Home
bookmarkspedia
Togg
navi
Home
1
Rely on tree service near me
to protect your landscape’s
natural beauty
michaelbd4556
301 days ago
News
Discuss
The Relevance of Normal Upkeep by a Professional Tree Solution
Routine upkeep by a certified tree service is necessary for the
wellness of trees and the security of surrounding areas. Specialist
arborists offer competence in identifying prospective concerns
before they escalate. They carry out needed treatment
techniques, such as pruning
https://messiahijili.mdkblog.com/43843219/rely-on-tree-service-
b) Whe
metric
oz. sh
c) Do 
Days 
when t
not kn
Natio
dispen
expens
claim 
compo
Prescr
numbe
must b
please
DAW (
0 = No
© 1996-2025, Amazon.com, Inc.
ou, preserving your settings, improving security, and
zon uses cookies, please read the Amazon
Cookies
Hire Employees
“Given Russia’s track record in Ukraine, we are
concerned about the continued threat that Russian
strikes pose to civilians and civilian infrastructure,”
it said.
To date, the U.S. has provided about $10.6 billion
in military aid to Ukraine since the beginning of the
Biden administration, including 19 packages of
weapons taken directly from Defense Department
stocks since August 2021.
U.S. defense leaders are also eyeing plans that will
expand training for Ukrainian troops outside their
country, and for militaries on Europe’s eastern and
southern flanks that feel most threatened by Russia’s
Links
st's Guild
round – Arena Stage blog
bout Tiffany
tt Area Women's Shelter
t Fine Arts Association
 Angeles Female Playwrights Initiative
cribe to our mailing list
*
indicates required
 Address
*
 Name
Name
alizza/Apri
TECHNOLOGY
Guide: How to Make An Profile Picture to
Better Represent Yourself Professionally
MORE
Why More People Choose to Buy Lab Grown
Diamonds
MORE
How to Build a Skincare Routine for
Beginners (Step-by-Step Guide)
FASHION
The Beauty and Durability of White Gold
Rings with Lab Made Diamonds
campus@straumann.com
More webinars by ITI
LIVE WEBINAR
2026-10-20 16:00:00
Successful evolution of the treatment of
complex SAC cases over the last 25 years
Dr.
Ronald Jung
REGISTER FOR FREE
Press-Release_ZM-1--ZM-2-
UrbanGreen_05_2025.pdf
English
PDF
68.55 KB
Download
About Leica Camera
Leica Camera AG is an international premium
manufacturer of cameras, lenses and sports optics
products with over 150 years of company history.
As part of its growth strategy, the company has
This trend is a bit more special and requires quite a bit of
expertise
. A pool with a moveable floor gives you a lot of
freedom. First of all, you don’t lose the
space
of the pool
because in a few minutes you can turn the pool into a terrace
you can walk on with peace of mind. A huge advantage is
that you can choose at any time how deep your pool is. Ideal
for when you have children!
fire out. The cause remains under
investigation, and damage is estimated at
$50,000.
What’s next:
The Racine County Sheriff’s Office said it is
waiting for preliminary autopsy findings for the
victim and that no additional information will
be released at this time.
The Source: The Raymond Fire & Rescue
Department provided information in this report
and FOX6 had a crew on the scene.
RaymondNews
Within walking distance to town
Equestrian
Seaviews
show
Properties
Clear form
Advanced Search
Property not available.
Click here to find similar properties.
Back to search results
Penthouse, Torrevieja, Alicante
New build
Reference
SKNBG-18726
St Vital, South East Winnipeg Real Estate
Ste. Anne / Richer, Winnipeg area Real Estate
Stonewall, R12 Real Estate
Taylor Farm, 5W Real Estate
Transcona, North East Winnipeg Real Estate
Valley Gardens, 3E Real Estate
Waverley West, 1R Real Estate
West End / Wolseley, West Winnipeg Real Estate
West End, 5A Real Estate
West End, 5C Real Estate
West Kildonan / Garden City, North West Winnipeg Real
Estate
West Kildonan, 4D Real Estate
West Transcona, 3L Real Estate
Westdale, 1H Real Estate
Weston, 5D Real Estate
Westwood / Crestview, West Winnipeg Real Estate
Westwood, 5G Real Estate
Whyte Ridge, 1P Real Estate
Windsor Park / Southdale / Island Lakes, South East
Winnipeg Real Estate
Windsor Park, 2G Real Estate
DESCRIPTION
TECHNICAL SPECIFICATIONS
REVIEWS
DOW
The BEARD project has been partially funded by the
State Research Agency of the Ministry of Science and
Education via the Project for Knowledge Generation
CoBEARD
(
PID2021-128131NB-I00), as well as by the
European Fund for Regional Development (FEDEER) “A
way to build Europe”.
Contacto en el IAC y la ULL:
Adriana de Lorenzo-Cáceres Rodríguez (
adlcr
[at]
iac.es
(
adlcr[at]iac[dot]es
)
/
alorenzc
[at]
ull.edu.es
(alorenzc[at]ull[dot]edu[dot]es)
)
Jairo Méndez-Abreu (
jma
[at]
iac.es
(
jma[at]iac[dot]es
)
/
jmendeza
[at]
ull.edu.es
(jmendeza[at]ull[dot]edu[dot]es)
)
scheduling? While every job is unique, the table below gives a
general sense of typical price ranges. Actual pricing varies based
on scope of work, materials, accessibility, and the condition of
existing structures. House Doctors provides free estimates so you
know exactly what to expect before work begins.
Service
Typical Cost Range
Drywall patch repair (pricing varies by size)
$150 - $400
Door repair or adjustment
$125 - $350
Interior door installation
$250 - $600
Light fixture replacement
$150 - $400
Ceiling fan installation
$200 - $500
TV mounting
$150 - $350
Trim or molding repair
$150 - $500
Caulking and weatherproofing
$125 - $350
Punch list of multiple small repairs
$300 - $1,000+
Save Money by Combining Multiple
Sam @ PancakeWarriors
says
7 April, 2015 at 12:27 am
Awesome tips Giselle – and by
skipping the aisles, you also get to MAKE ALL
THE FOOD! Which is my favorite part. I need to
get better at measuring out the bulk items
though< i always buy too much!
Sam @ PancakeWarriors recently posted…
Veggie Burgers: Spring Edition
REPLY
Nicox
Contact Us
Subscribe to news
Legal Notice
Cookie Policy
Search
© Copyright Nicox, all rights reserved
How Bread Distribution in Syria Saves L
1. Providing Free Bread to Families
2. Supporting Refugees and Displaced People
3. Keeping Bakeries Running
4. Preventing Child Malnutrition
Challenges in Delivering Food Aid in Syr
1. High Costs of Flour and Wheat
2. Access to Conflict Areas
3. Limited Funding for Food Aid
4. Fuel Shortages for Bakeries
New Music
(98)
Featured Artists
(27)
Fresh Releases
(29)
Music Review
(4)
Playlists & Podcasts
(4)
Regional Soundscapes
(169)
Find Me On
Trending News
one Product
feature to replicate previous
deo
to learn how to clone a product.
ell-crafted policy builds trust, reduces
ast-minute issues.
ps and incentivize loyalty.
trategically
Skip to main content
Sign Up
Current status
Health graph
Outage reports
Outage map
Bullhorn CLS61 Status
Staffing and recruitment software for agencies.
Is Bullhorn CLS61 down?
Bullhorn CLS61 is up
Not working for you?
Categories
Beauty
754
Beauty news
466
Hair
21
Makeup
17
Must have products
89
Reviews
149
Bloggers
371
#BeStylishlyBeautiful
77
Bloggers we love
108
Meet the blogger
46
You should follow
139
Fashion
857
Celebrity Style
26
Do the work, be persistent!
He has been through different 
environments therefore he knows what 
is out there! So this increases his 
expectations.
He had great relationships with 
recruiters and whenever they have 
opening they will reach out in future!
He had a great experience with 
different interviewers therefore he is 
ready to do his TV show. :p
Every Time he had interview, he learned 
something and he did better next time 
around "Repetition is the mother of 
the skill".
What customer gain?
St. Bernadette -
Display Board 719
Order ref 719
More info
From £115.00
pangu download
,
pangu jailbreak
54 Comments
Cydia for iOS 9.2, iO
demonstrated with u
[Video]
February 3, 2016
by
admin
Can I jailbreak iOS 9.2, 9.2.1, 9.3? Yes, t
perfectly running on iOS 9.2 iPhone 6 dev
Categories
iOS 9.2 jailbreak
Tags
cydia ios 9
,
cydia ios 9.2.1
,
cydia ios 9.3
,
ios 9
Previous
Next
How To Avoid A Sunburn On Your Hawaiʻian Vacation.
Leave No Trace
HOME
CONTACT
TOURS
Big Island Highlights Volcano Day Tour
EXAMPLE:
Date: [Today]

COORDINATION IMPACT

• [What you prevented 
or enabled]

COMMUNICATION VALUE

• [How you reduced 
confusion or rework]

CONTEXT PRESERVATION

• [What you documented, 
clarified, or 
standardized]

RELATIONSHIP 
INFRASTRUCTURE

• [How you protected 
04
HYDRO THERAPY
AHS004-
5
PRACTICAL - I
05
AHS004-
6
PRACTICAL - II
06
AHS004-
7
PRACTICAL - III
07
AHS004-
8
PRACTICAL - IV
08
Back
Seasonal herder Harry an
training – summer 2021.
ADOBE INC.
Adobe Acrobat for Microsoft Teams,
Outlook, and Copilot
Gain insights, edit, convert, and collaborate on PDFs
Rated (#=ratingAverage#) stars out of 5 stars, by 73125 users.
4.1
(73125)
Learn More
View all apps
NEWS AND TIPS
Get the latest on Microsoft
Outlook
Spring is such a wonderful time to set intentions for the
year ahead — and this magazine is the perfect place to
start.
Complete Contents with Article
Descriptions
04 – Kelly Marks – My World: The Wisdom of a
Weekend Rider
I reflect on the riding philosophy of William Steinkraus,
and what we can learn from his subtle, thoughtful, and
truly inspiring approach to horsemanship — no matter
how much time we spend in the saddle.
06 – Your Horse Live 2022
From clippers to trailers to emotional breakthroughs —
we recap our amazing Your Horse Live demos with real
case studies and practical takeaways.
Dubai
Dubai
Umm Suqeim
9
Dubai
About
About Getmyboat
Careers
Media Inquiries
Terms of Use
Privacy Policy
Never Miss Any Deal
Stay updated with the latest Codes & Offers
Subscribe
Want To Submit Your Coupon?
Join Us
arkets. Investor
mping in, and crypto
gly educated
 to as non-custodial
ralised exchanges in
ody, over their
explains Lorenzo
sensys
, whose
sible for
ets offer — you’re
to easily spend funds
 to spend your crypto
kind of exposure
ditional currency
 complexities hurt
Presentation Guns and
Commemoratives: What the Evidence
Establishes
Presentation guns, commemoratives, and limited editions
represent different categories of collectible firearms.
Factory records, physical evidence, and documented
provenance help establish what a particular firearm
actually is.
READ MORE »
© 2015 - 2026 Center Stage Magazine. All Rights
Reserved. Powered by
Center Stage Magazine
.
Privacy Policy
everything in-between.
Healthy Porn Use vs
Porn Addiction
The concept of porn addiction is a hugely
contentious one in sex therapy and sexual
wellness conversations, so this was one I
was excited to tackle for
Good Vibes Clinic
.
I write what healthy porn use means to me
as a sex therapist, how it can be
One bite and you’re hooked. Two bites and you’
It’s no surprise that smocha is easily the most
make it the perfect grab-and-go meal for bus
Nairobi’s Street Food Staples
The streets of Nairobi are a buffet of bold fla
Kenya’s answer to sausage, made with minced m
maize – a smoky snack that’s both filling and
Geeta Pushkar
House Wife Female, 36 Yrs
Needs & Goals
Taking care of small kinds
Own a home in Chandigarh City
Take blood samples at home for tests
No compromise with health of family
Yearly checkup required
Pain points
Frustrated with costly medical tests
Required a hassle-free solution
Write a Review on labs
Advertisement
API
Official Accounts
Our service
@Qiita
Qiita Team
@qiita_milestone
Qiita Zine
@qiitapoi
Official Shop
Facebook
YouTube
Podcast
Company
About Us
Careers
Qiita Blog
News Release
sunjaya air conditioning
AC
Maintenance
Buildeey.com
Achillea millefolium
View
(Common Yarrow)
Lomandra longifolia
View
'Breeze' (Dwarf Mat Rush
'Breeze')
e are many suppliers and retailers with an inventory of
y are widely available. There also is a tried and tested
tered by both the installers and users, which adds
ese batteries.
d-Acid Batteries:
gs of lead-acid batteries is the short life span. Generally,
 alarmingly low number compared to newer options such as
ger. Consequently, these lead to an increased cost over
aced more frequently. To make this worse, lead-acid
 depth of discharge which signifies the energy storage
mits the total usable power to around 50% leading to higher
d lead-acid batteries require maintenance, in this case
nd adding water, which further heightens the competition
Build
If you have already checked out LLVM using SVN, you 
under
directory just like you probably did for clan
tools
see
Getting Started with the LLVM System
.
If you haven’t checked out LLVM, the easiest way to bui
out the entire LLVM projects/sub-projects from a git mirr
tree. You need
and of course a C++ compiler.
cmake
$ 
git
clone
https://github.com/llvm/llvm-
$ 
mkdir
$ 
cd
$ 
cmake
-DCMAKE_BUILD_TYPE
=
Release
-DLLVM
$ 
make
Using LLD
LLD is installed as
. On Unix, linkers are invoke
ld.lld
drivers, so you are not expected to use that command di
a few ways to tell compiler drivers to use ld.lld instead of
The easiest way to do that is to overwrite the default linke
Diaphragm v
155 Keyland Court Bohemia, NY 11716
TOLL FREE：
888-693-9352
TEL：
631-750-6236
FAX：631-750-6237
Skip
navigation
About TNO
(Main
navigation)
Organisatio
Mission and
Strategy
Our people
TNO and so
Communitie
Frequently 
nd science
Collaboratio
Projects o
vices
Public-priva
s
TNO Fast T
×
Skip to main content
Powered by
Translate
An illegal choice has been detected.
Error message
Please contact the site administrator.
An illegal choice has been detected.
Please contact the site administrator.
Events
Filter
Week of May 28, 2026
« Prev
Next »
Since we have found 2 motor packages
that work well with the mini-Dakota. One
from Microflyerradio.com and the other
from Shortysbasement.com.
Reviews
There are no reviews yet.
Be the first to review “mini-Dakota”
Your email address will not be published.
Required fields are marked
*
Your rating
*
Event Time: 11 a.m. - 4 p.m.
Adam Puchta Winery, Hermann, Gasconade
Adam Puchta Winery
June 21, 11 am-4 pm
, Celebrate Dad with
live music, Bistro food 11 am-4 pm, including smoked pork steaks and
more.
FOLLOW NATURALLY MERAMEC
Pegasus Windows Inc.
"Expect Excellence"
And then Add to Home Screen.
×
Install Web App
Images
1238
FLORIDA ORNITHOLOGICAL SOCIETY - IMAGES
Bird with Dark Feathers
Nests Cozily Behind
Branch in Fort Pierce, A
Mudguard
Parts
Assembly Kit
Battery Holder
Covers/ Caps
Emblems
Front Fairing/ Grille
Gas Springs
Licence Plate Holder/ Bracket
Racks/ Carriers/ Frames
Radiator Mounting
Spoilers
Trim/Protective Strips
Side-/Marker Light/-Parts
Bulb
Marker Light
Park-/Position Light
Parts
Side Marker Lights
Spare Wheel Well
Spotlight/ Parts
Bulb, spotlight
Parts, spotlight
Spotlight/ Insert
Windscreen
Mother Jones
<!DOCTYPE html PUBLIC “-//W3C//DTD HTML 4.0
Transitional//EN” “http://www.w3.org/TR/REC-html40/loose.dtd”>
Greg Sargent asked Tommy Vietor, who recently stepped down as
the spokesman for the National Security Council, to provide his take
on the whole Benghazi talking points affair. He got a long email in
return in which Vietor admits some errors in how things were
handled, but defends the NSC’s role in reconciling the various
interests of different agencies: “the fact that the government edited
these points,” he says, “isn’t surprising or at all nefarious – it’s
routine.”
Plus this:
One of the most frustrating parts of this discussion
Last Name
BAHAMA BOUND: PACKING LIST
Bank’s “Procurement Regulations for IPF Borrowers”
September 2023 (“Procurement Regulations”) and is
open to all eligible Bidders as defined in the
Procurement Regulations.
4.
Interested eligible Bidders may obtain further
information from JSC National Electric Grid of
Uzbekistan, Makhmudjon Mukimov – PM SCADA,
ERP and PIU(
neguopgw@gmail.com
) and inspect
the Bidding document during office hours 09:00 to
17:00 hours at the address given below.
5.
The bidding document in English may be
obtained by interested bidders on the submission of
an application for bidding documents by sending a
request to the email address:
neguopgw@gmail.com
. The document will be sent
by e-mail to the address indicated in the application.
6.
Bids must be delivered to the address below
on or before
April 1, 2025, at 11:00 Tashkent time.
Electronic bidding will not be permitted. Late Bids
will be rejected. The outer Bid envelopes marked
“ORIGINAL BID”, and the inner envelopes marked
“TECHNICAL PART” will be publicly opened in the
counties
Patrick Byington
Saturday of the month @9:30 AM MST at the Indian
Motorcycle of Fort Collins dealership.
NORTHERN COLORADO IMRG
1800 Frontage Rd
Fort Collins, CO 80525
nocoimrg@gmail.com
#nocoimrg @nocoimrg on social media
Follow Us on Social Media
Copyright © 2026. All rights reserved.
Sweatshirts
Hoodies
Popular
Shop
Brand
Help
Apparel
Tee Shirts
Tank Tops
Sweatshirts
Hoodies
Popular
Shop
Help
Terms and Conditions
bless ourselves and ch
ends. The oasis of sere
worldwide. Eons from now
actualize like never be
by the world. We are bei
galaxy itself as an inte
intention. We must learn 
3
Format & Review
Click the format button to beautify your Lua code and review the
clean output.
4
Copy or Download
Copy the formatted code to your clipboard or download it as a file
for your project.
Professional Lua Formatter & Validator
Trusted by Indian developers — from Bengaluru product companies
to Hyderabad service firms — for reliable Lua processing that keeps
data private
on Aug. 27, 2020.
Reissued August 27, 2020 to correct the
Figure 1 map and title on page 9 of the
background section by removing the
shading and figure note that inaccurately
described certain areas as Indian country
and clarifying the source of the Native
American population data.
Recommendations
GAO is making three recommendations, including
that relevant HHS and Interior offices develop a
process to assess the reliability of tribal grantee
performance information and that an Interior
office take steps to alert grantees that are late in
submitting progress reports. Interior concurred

Exercise details:
Set down precisely the lines above between the line holding "West End, 5A Real Estate" and the line holding "Westwood / Crestview, West", inclusive, and nothing beyond them.

Reply:
West End, 5A Real Estate
West End, 5C Real Estate
West Kildonan / Garden City, North West Winnipeg Real
Estate
West Kildonan, 4D Real Estate
West Transcona, 3L Real Estate
Westdale, 1H Real Estate
Weston, 5D Real Estate
Westwood / Crestview, West Winnipeg Real Estate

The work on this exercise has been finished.